Record excerpts>
____________________

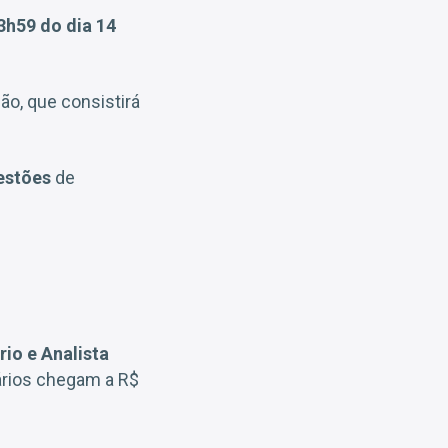
3h59 do dia 14
ão, que consistirá
estões
de
io e Analista
lários chegam a R$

____________________

Exercise aim> Take the listing above and retype it exactly. Its pictures are to be omitted.

Task answer>
3h59 do dia 14
ão, que consistirá
estões
de
io e Analista
lários chegam a R$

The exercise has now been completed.